Wendy had been expecting a roomful of armed sentries and important-looking bureaucrats in expensive suits. What she saw was the same thing she had seen the last time she was here: Vanners and a young lab tech running the whole show. Only this time Vanners had an incredulous look on his face that quickly turned to blackest hate.
“What the hell is this?”
Wendy shoved the gun in his face. “We’re shutting you down, Vanners.”
The lab tech’s hand was inching slowly toward a red button on the console before him. Thumper saw it, and brought his fist down hard, breaking a few of the young man’s fingers by the sound.
Vanners smiled snidely. “Do you really think you’ll get out of here alive?

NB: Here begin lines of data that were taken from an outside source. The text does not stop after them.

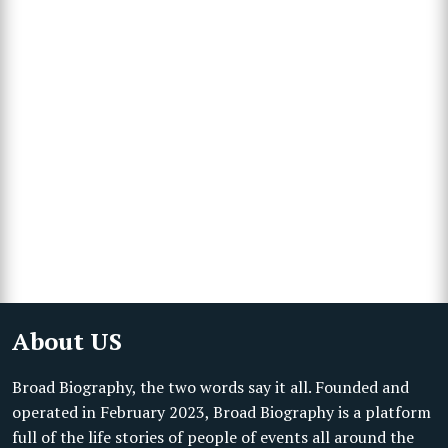
About US
Broad Biography, the two words say it all. Founded and
operated in February 2023, Broad Biography is a platform
full of the life stories of people of events all around the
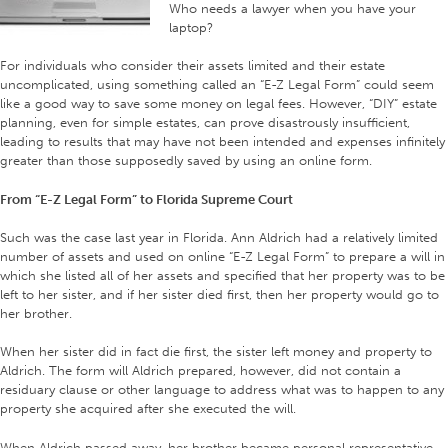
Who needs a lawyer when you have your
laptop?
For individuals who consider their assets limited and their estate
uncomplicated, using something called an “E-Z Legal Form” could seem
like a good way to save some money on legal fees. However, “DIY” estate
planning, even for simple estates, can prove disastrously insufficient,
leading to results that may have not been intended and expenses infinitely
greater than those supposedly saved by using an online form.
From “E-Z Legal Form” to Florida Supreme Court
Such was the case last year in Florida. Ann Aldrich had a relatively limited
number of assets and used on online “E-Z Legal Form” to prepare a will in
which she listed all of her assets and specified that her property was to be
left to her sister, and if her sister died first, then her property would go to
her brother.
When her sister did in fact die first, the sister left money and property to
Aldrich. The form will Aldrich prepared, however, did not contain a
residuary clause or other language to address what was to happen to any
property she acquired after she executed the will.
When Aldrich passed away, her brother became personal representative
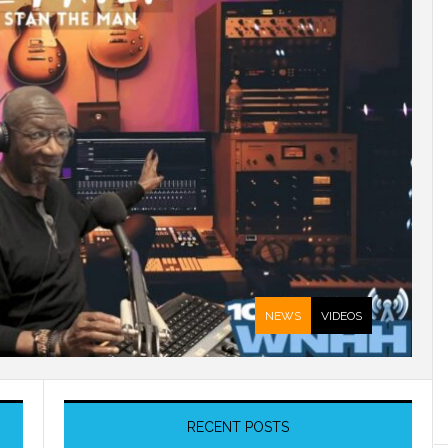
NEWS
VIDEOS
RECENT POSTS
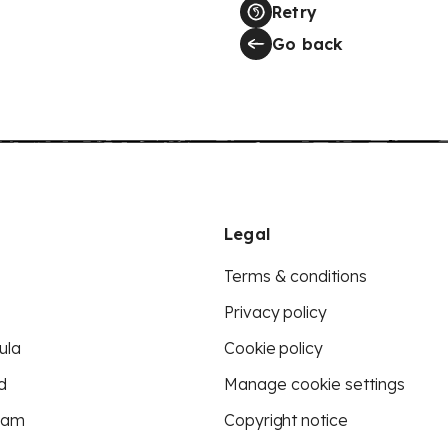
Retry
Go back
Legal
Terms & conditions
Privacy policy
ula
Cookie policy
d
Manage cookie settings
eam
Copyright notice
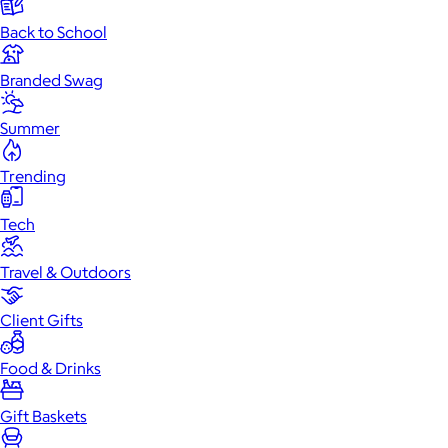
Back to School
Branded Swag
Summer
Trending
Tech
Travel & Outdoors
Client Gifts
Food & Drinks
Gift Baskets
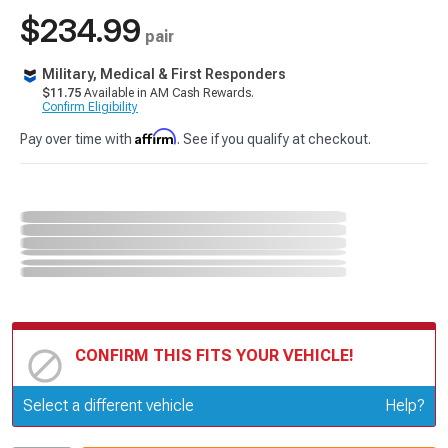
$234.99
pair
Military, Medical & First Responders
$11.75
Available in AM Cash Rewards.
Confirm Eligibility
Affirm
Pay over time with
. See if you qualify at checkout.
CONFIRM THIS FITS YOUR VEHICLE!
Update or Change Vehicle
Select a different vehicle
Help?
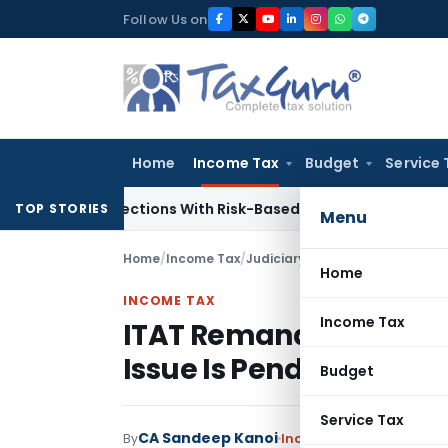
Skip
Follow Us on
to
content
Home
Income Tax
Budget
Service 
ry Inspections With Risk-Based Framework
Corporate Law
IR
TOP STORIES
Menu
Home
/
Income Tax
/
Judiciary
/
ITAT Remands Bogus P
Home
INCOME TAX
Income Tax
ITAT Remands Bogus Pu
Issue Is Pending Befor
Budget
Service Tax
CA Sandeep Kanoi
By
Income Tax
Judiciary
May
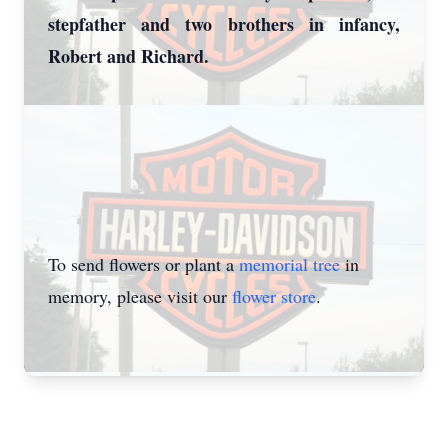
stepfather and two brothers in infancy,
Robert and Richard.
To send flowers or plant a
memorial tree
in
memory, please visit our
flower store
.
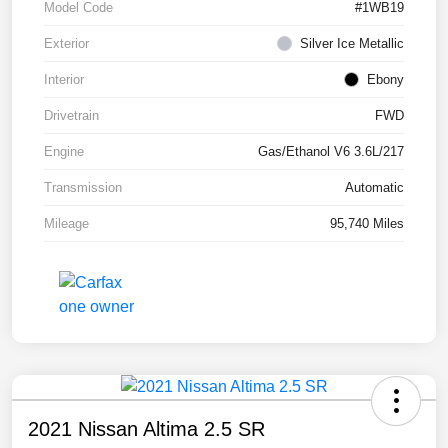
Model Code
#1WB19
Exterior
Silver Ice Metallic
Interior
Ebony
Drivetrain
FWD
Engine
Gas/Ethanol V6 3.6L/217
Transmission
Automatic
Mileage
95,740 Miles
2021 Nissan Altima 2.5 SR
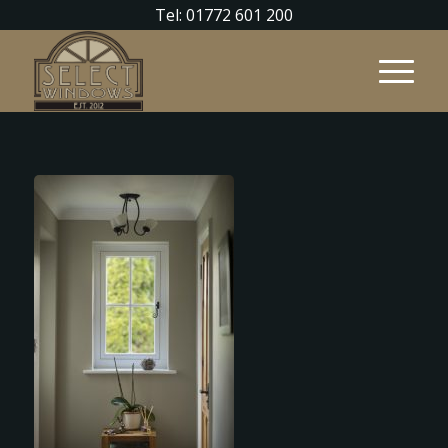
Tel: 01772 601 200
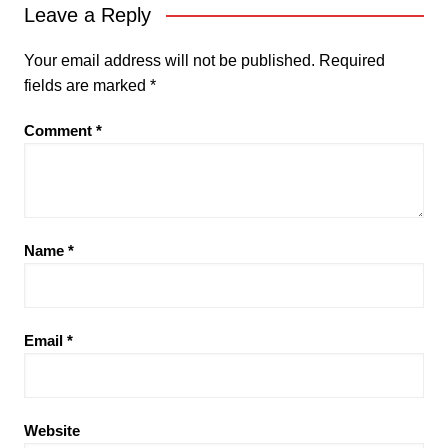
Leave a Reply
Your email address will not be published.
Required
fields are marked
*
Comment
*
Name
*
Email
*
Website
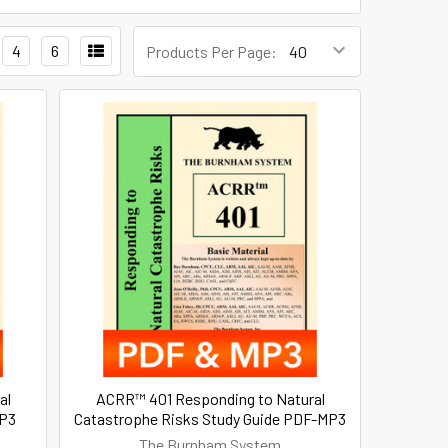
4
6
Products Per Page:
al
ACRR™ 401 Responding to Natural
MP3
Catastrophe Risks Study Guide PDF-MP3
The Burnham System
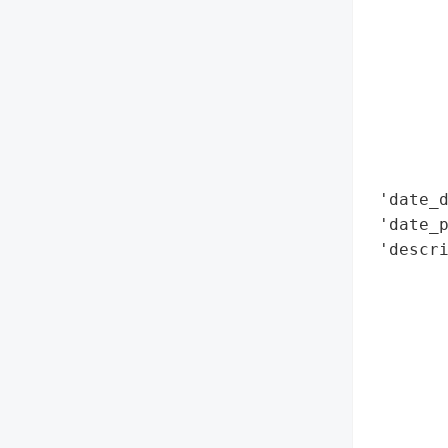
        
        
        
        
        
        
        
 'date_d
 'date_p
 'descri
        
        
        
       
        
        
        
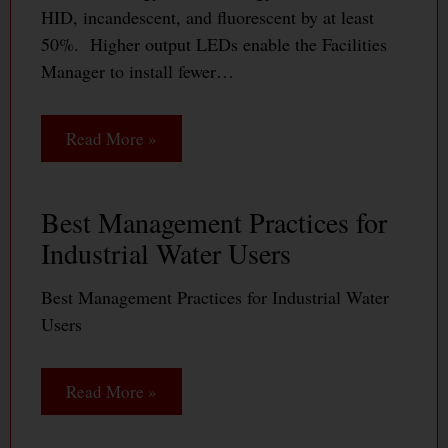
HID, incandescent, and fluorescent by at least
50%. Higher output LEDs enable the Facilities
Manager to install fewer…
Read More »
Best Management Practices for
Industrial Water Users
Best Management Practices for Industrial Water
Users
Read More »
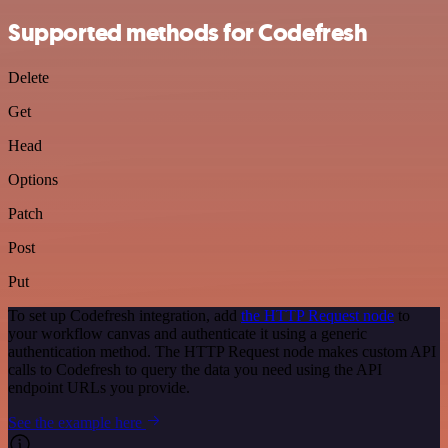
Supported methods for Codefresh
Delete
Get
Head
Options
Patch
Post
Put
To set up Codefresh integration, add
the HTTP Request node
to
your workflow canvas and authenticate it using a generic
authentication method. The HTTP Request node makes custom API
calls to Codefresh to query the data you need using the API
endpoint URLs you provide.
See the example here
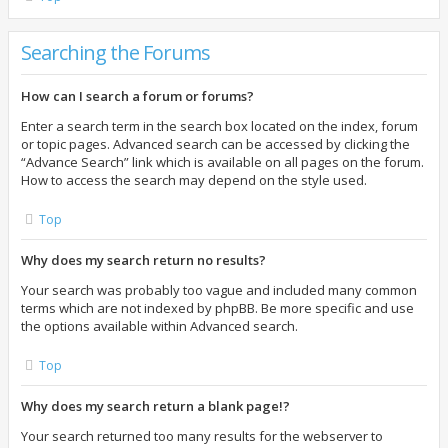
Searching the Forums
How can I search a forum or forums?
Enter a search term in the search box located on the index, forum
or topic pages. Advanced search can be accessed by clicking the
“Advance Search” link which is available on all pages on the forum.
How to access the search may depend on the style used.
Top
Why does my search return no results?
Your search was probably too vague and included many common
terms which are not indexed by phpBB. Be more specific and use
the options available within Advanced search.
Top
Why does my search return a blank page!?
Your search returned too many results for the webserver to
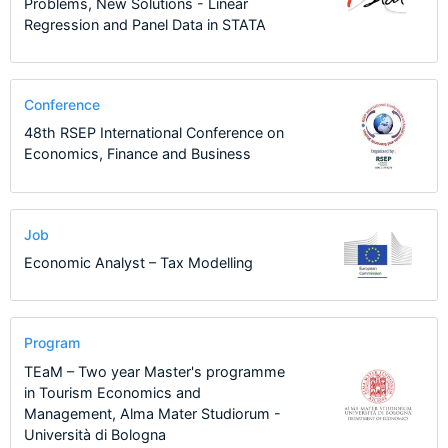
Problems, New Solutions - Linear
Regression and Panel Data in STATA
Conference
48th RSEP International Conference on
Economics, Finance and Business
Job
Economic Analyst – Tax Modelling
Program
TEaM – Two year Master's programme
in Tourism Economics and
Management, Alma Mater Studiorum -
Università di Bologna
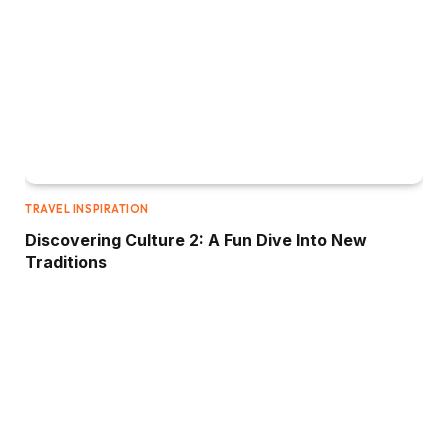
TRAVEL INSPIRATION
Discovering Culture 2: A Fun Dive Into New
Traditions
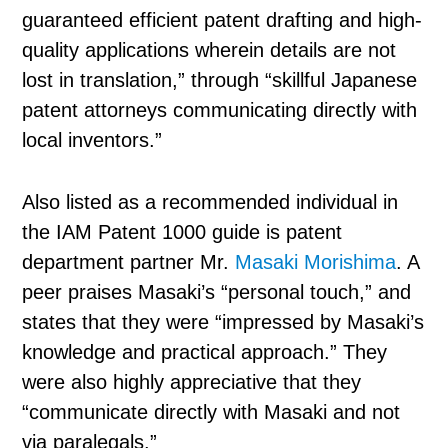
guaranteed efficient patent drafting and high-
quality applications wherein details are not
lost in translation,” through “skillful Japanese
patent attorneys communicating directly with
local inventors.”
Also listed as a recommended individual in
the IAM Patent 1000 guide is patent
department partner Mr.
Masaki Morishima
. A
peer praises Masaki’s “personal touch,” and
states that they were “impressed by Masaki’s
knowledge and practical approach.” They
were also highly appreciative that they
“communicate directly with Masaki and not
via paralegals.”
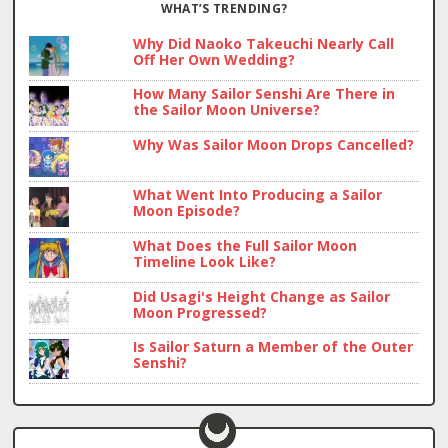
WHAT’S TRENDING?
Why Did Naoko Takeuchi Nearly Call
Off Her Own Wedding?
How Many Sailor Senshi Are There in
the Sailor Moon Universe?
Why Was Sailor Moon Drops Cancelled?
What Went Into Producing a Sailor
Moon Episode?
What Does the Full Sailor Moon
Timeline Look Like?
Did Usagi's Height Change as Sailor
Moon Progressed?
Is Sailor Saturn a Member of the Outer
Senshi?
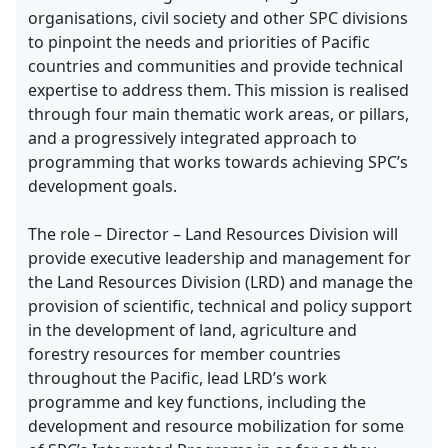
organisations, civil society and other SPC divisions
to pinpoint the needs and priorities of Pacific
countries and communities and provide technical
expertise to address them. This mission is realised
through four main thematic work areas, or pillars,
and a progressively integrated approach to
programming that works towards achieving SPC’s
development goals.
The role – Director – Land Resources Division will
provide executive leadership and management for
the Land Resources Division (LRD) and manage the
provision of scientific, technical and policy support
in the development of land, agriculture and
forestry resources for member countries
throughout the Pacific, lead LRD’s work
programme and key functions, including the
development and resource mobilization for some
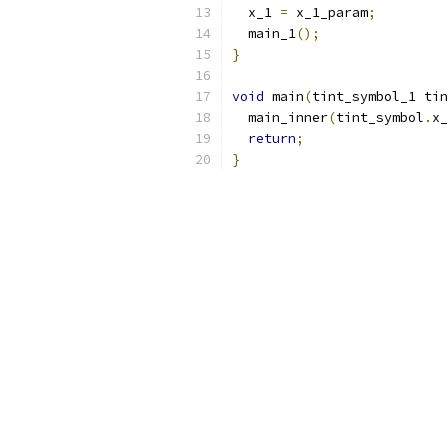
  x_1 
=
 x_1_param
;
  main_1
();
}
void
 main
(
tint_symbol_1 tin
  main_inner
(
tint_symbol
.
x_
return
;
}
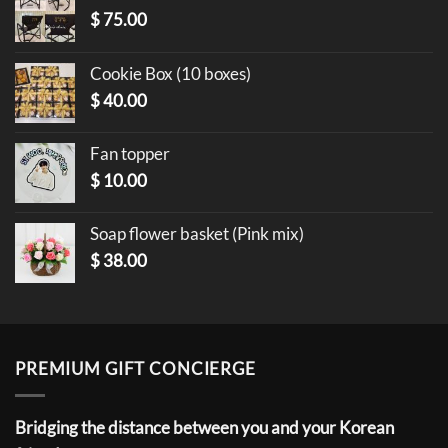
$
75.00
Cookie Box (10 boxes)
$
40.00
Fan topper
$
10.00
Soap flower basket (Pink mix)
$
38.00
PREMIUM GIFT CONCIERGE
Bridging the distance between you and your Korean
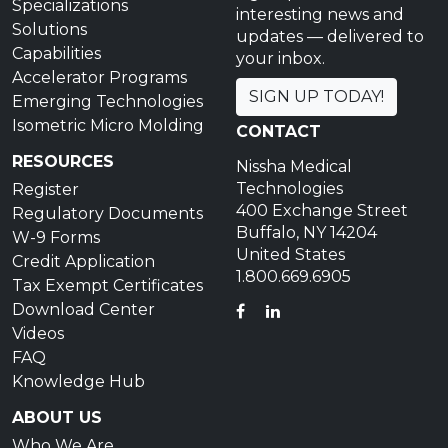
Specializations
interesting news and
Solutions
updates — delivered to
Capabilities
your inbox.
Accelerator Programs
SIGN UP TODAY!
Emerging Technologies
Isometric Micro Molding
CONTACT
RESOURCES
Nissha Medical
Technologies
Register
400 Exchange Street
Regulatory Documents
Buffalo, NY 14204
W-9 Forms
United States
Credit Application
1.800.669.6905
Tax Exempt Certificates
Download Center
FACEBOOK
LINKEDIN
Videos
FAQ
Knowledge Hub
ABOUT US
Who We Are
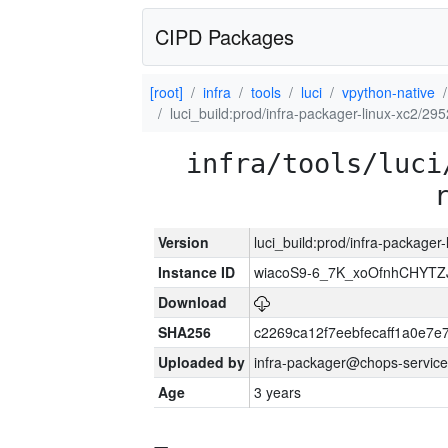
CIPD Packages
[root]
infra
tools
luci
vpython-native
luci_build:prod/infra-packager-linux-xc2/29
infra/tools/luci
Version
luci_build:prod/infra-packager
Instance ID
wiacoS9-6_7K_xoOfnhCHYT
Download
SHA256
c2269ca12f7eebfecaff1a0e7
Uploaded by
infra-packager@chops-service
Age
3 years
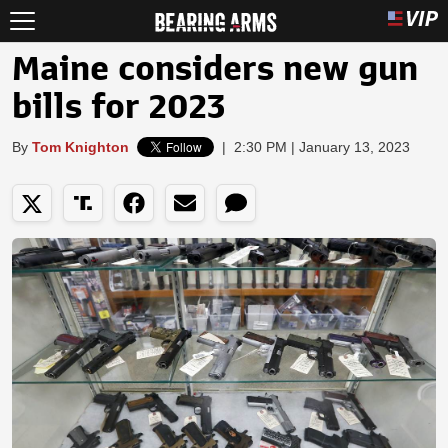
Maine considers new gun
bills for 2023
By
Tom Knighton
|
2:30 PM | January 13, 2023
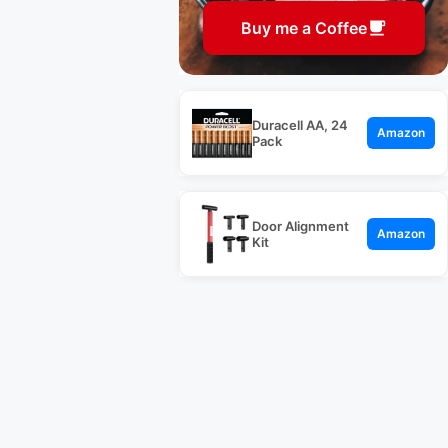
Buy me a Coffee
Duracell AA, 24
Amazon
Pack
Door Alignment
Amazon
Kit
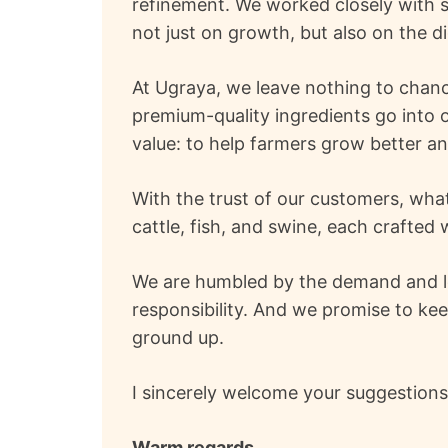
refinement. We worked closely with s
not just on growth, but also on the di
At Ugraya, we leave nothing to chanc
premium-quality ingredients go into o
value: to help farmers grow better a
With the trust of our customers, what
cattle, fish, and swine, each crafte
We are humbled by the demand and loya
responsibility. And we promise to kee
ground up.
I sincerely welcome your suggestion
Warm regards,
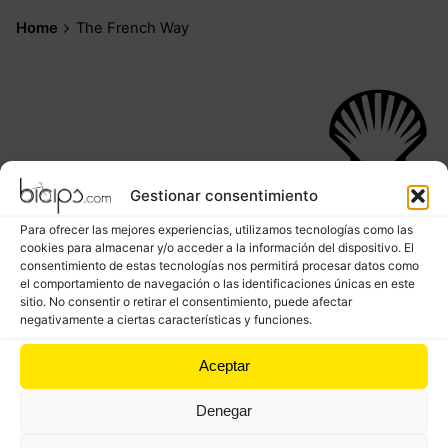
Home
The French Way
Stage 1.
Gestionar consentimiento
Saint Jean Pied de Port - Roncesvalles
Para ofrecer las mejores experiencias, utilizamos tecnologías como las
Distance:
25,11 km
–
Difficulty:
High
cookies para almacenar y/o acceder a la información del dispositivo. El
consentimiento de estas tecnologías nos permitirá procesar datos como
el comportamiento de navegación o las identificaciones únicas en este
sitio. No consentir o retirar el consentimiento, puede afectar
negativamente a ciertas características y funciones.
Aceptar
Stage 2.
Roncesvalles - Pamplona
Denegar
Distance:
42.52 km –
Difficulty:
Moderate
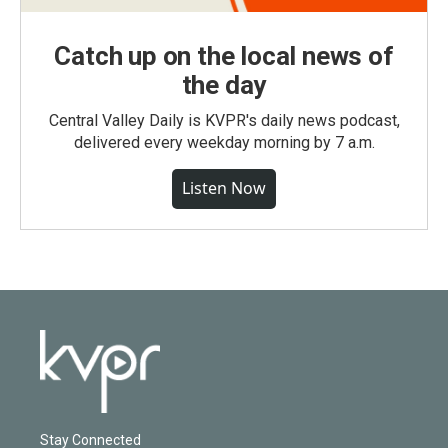
Catch up on the local news of
the day
Central Valley Daily is KVPR's daily news podcast,
delivered every weekday morning by 7 a.m.
Listen Now
Stay Connected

With only a couple of handguns between you?”
Wendy moved over to the console and pressed the button that sealed the testing room door. Below, the six guards in the room continued working, unaware that anything was going on in the observation booth.
They were positioning a small fleet of what looked like pedestals on wheels. Wendy counted ten of them. Surmounting each one was a child’s bassinet. One guard standing off to the side was holding a thin sheaf of papers.
“You’re here for the kids?” Vanners growled.
Thumper grabbed him by the back of the neck and pushed him toward the glass partition. Wendy put her gun to Vanners’ temple and pressed the toggle switch on the intercom.
“Hello, gentlemen. I’m afraid we’re going to have a change of plans tonight.”
Six pairs of eyes stared up at the tableau within the observation booth.
“This is what’s going to happen. First, you’re going to put your weapons on the floor. That includes the sidearms on your belts, and the pages of Black Book. Secondly, you’re going to back up against the far wall and stay there until I say you can move. If you fail to do either of these things, I’m going to pull the trigger. No warnings.”
“This won’t stop anything,” Vanners said. “You think we can’t get more kids?”
Wendy reached down and picked Black Book up off the console where it was lying. “They’re not much good to you without this, are they?”
Vanners clenched his fists and said nothing. His breathing was heavy and there was a burning sun in each cheek.
“Maybe you could open a nursery,” Thumper added.
After collecting the security guards’ and Vanners’ key-cards, they opted to tie them up and leave them. They had gotten what they came for, and they saw no point in executing anyone in cold blood—although, Thumper pointed out, that was precisely what would happen to
them
if they didn’t get out of the glove factory before the next shift of guards showed up.